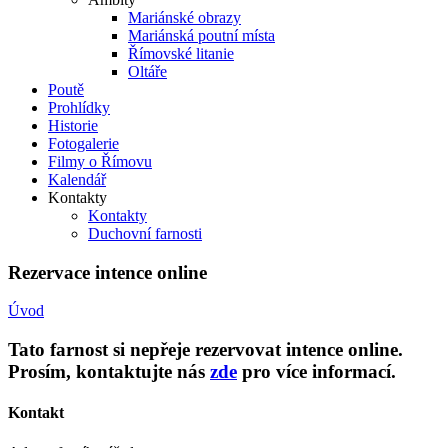
Mariánské obrazy
Mariánská poutní místa
Římovské litanie
Oltáře
Poutě
Prohlídky
Historie
Fotogalerie
Filmy o Římovu
Kalendář
Kontakty
Kontakty
Duchovní farnosti
Rezervace intence online
Úvod
Tato farnost si nepřeje rezervovat intence online.
Prosím, kontaktujte nás
zde
pro více informací.
Kontakt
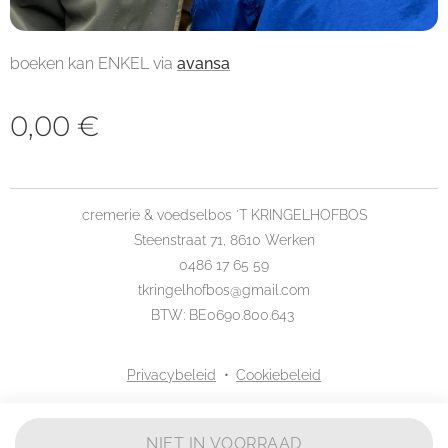
boeken kan ENKEL via
avansa
0,00
€
cremerie & voedselbos 'T KRINGELHOFBOS
Steenstraat 71, 8610 Werken
0486 17 65 59
tkringelhofbos@gmail.com
BTW: BE0690.800.643
Privacybeleid
Cookiebeleid
NIET IN VOORRAAD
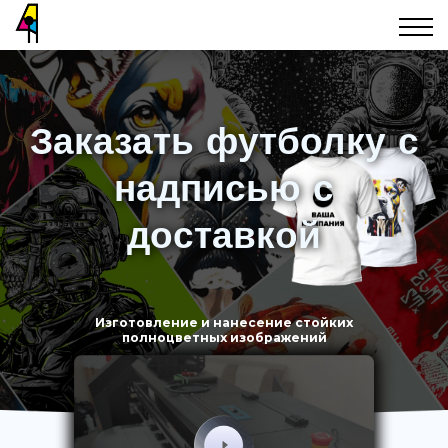
Заказать футболку с
надписью с
доставкой
Изготовление и нанесение стойких
полноцветных изображений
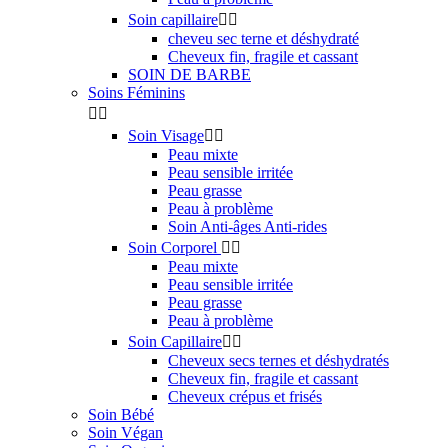
Soin capillaire


cheveu sec terne et déshydraté
Cheveux fin, fragile et cassant
SOIN DE BARBE
Soins Féminins


Soin Visage


Peau mixte
Peau sensible irritée
Peau grasse
Peau à problème
Soin Anti-âges Anti-rides
Soin Corporel


Peau mixte
Peau sensible irritée
Peau grasse
Peau à problème
Soin Capillaire


Cheveux secs ternes et déshydratés
Cheveux fin, fragile et cassant
Cheveux crépus et frisés
Soin Bébé
Soin Végan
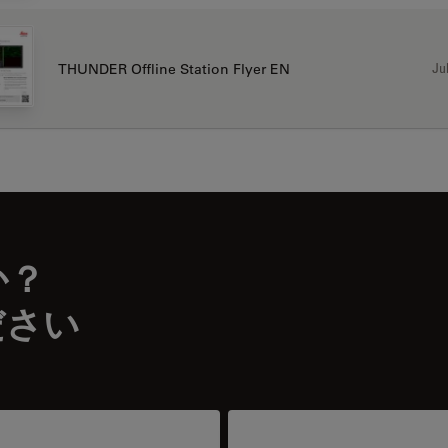
Jul
THUNDER Offline Station Flyer EN
か？
ださい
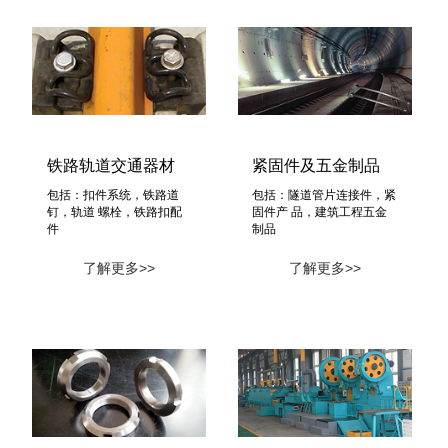
铁路轨道交通器材
紧固件及五金制品
包括：扣件系统，铁路道
包括：隧道管片连接件，紧
钉，轨道 螺栓，铁路扣配
固件产 品，建筑工程五金
件
制品
了解更多>>
了解更多>>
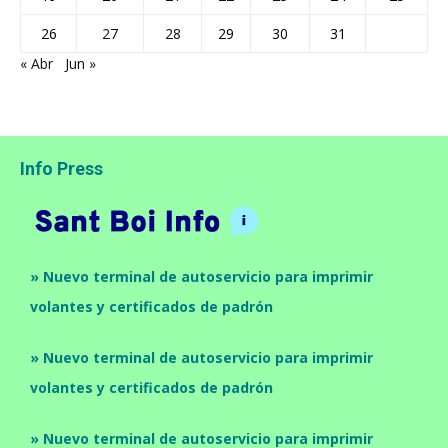
26
27
28
29
30
31
« Abr
Jun »
Info Press
» Nuevo terminal de autoservicio para imprimir
volantes y certificados de padrón
» Nuevo terminal de autoservicio para imprimir
volantes y certificados de padrón
» Nuevo terminal de autoservicio para imprimir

▬▬▬▬▬▬

All that should be printed is the lines from the one containing "包括：扣件系统，铁路道" through the last line of the material above, both ends included, exactly as they stand; please skip the pictures.

TASK RESPONSE:
包括：扣件系统，铁路道
包括：隧道管片连接件，紧
钉，轨道 螺栓，铁路扣配
固件产 品，建筑工程五金
件
制品
了解更多>>
了解更多>>
26
27
28
29
30
31
« Abr
Jun »
Info Press
» Nuevo terminal de autoservicio para imprimir
volantes y certificados de padrón
» Nuevo terminal de autoservicio para imprimir
volantes y certificados de padrón
» Nuevo terminal de autoservicio para imprimir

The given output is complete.